What to produce
The entries below are to be retyped exactly. Preserve every word.

Data section
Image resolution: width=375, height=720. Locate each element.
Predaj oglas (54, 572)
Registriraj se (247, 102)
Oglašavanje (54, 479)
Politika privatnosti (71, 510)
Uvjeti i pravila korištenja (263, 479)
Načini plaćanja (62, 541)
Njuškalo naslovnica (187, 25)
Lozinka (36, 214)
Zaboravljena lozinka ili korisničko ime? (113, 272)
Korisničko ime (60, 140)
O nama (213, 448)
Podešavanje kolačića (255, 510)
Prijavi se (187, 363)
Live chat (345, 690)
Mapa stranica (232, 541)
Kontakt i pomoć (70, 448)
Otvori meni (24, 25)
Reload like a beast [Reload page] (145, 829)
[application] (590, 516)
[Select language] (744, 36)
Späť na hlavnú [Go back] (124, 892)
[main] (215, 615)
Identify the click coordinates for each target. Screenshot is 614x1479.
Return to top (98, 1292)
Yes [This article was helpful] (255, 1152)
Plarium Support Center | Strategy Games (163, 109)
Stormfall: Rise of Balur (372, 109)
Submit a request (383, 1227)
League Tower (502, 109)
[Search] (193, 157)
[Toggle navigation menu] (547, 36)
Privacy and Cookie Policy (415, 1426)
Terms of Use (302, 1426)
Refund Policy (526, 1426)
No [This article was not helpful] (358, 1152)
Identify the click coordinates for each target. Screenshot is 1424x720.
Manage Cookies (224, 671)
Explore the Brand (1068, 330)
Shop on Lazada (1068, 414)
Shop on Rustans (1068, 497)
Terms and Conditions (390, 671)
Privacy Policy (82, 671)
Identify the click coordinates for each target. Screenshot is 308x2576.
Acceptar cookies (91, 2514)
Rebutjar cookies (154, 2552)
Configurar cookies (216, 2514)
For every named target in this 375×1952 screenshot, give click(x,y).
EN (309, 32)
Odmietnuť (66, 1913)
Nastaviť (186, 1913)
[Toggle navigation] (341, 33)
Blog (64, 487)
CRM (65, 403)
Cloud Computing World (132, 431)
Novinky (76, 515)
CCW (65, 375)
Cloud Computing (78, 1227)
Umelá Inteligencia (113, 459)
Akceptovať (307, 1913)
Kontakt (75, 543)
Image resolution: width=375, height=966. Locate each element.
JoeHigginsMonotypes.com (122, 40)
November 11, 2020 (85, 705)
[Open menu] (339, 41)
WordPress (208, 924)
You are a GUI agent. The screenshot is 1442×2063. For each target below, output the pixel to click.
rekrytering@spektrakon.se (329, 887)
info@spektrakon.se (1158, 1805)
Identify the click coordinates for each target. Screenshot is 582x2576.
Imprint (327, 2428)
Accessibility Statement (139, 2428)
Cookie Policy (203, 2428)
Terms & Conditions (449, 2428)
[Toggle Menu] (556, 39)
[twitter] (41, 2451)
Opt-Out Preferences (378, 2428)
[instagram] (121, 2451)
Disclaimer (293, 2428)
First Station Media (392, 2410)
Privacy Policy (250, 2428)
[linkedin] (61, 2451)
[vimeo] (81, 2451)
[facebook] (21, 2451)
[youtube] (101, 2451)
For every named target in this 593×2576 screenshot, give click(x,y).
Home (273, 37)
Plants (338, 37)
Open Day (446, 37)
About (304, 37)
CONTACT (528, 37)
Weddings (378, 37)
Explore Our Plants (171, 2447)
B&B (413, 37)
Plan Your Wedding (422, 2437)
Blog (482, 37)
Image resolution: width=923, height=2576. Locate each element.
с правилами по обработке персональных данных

Solution for this task
Image resolution: width=375, height=720. Locate each element.
Predaj oglas (54, 572)
Registriraj se (247, 102)
Oglašavanje (54, 479)
Politika privatnosti (71, 510)
Uvjeti i pravila korištenja (263, 479)
Načini plaćanja (62, 541)
Njuškalo naslovnica (187, 25)
Lozinka (36, 214)
Zaboravljena lozinka ili korisničko ime? (113, 272)
Korisničko ime (60, 140)
O nama (213, 448)
Podešavanje kolačića (255, 510)
Prijavi se (187, 363)
Live chat (345, 690)
Mapa stranica (232, 541)
Kontakt i pomoć (70, 448)
Otvori meni (24, 25)
Reload like a beast [Reload page] (145, 829)
[application] (590, 516)
[Select language] (744, 36)
Späť na hlavnú [Go back] (124, 892)
[main] (215, 615)
Identify the click coordinates for each target. Screenshot is 614x1479.
Return to top (98, 1292)
Yes [This article was helpful] (255, 1152)
Plarium Support Center | Strategy Games (163, 109)
Stormfall: Rise of Balur (372, 109)
Submit a request (383, 1227)
League Tower (502, 109)
[Search] (193, 157)
[Toggle navigation menu] (547, 36)
Privacy and Cookie Policy (415, 1426)
Terms of Use (302, 1426)
Refund Policy (526, 1426)
No [This article was not helpful] (358, 1152)
Identify the click coordinates for each target. Screenshot is 1424x720.
Manage Cookies (224, 671)
Explore the Brand (1068, 330)
Shop on Lazada (1068, 414)
Shop on Rustans (1068, 497)
Terms and Conditions (390, 671)
Privacy Policy (82, 671)
Identify the click coordinates for each target. Screenshot is 308x2576.
Acceptar cookies (91, 2514)
Rebutjar cookies (154, 2552)
Configurar cookies (216, 2514)
For every named target in this 375×1952 screenshot, give click(x,y).
EN (309, 32)
Odmietnuť (66, 1913)
Nastaviť (186, 1913)
[Toggle navigation] (341, 33)
Blog (64, 487)
CRM (65, 403)
Cloud Computing World (132, 431)
Novinky (76, 515)
CCW (65, 375)
Cloud Computing (78, 1227)
Umelá Inteligencia (113, 459)
Akceptovať (307, 1913)
Kontakt (75, 543)
Image resolution: width=375, height=966. Locate each element.
JoeHigginsMonotypes.com (122, 40)
November 11, 2020 (85, 705)
[Open menu] (339, 41)
WordPress (208, 924)
You are a GUI agent. The screenshot is 1442×2063. For each target below, output the pixel to click.
rekrytering@spektrakon.se (329, 887)
info@spektrakon.se (1158, 1805)
Identify the click coordinates for each target. Screenshot is 582x2576.
Imprint (327, 2428)
Accessibility Statement (139, 2428)
Cookie Policy (203, 2428)
Terms & Conditions (449, 2428)
[Toggle Menu] (556, 39)
[twitter] (41, 2451)
Opt-Out Preferences (378, 2428)
[instagram] (121, 2451)
Disclaimer (293, 2428)
First Station Media (392, 2410)
Privacy Policy (250, 2428)
[linkedin] (61, 2451)
[vimeo] (81, 2451)
[facebook] (21, 2451)
[youtube] (101, 2451)
For every named target in this 593×2576 screenshot, give click(x,y).
Home (273, 37)
Plants (338, 37)
Open Day (446, 37)
About (304, 37)
CONTACT (528, 37)
Weddings (378, 37)
Explore Our Plants (171, 2447)
B&B (413, 37)
Plan Your Wedding (422, 2437)
Blog (482, 37)
Image resolution: width=923, height=2576. Locate each element.
с правилами по обработке персональных данных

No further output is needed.